Antithrombin III Glasgow: a variant with increased heparin affinity and reduced ability to inactivate thrombin, associated with familial thrombosis

Abstract

A functional antithrombin III (AT III) deficiency has been identified in two generations of a family with a high incidence of thrombosis. The deficiency presented as 50% reduction in heparin cofactor activity compared to its antigen concentration. No abnormality was detected by crossed immunoelectrophoresis in the presence or absence of heparin.

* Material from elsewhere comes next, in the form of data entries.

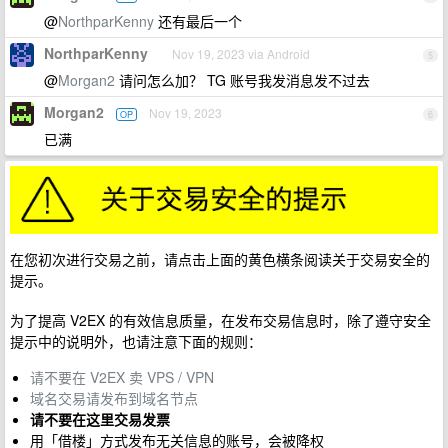
@
NorthparKenny
还有最后一个
NorthparKenny
Nov 19, 2023 via Android
5
@
Morgan2
请问怎么加？ TG 账号我发消息发不过去
Morgan2
Nov 19, 2023
OP
6
已满
在您初次进行交易之前，请点击上面的黄色横条阅读关于交易安全的
提示。
为了提高 V2EX 的有效信息质量，在发布交易信息时，除了遵守安全
提示中的说明外，也请注意下面的规则：
请不要在 V2EX 卖 VPS / VPN
域名交易请发布到域名节点
请不要在这里交易发票
用「借楼」方式发布无关信息的账号，会被降权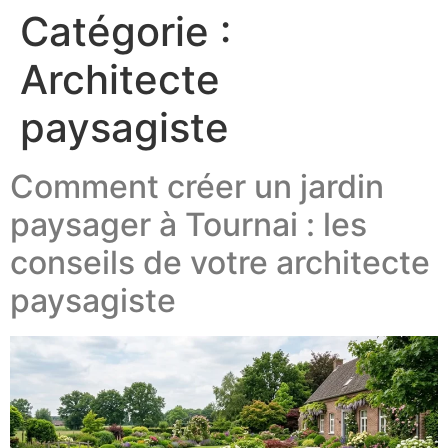
Catégorie :
Architecte
paysagiste
Comment créer un jardin
paysager à Tournai : les
conseils de votre architecte
paysagiste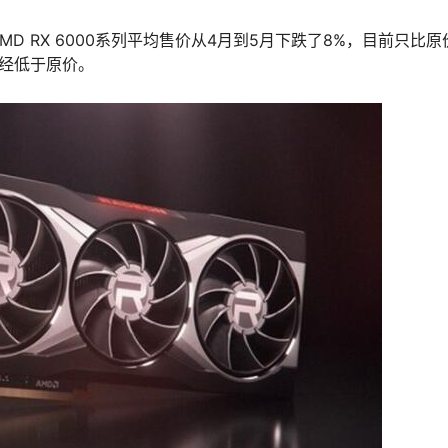
 RX 6000系列平均售价从4月到5月下跌了8%，目前只比原
都已经低于原价。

Plasma from the propositus was precipitated with dextran sulphate, applied to heparin‐Sepharose and the AT III stepwise eluted with NaCl. The AT III had a reduced ability to inactivate thrombin, when this was monitored by substrate hydrolysis or by SDS polyacrylamide gel electrophoresis. Its mobility was normal by the latter technique using 10–20% gradient gels under reducing and non‐reducing conditions. AT III from the patient was reapplied to heparin‐Sepharose and eluted with a NaCl gradient. An active pool eluted in the same NaCl concentration range used to purify normal AT III, while predominantly inactive AT III eluted at higher NaCl concentrations. It is concluded that this variant, designated AT III Glasgow, has increased affinity for heparin but reduced ability to inactivate thrombin.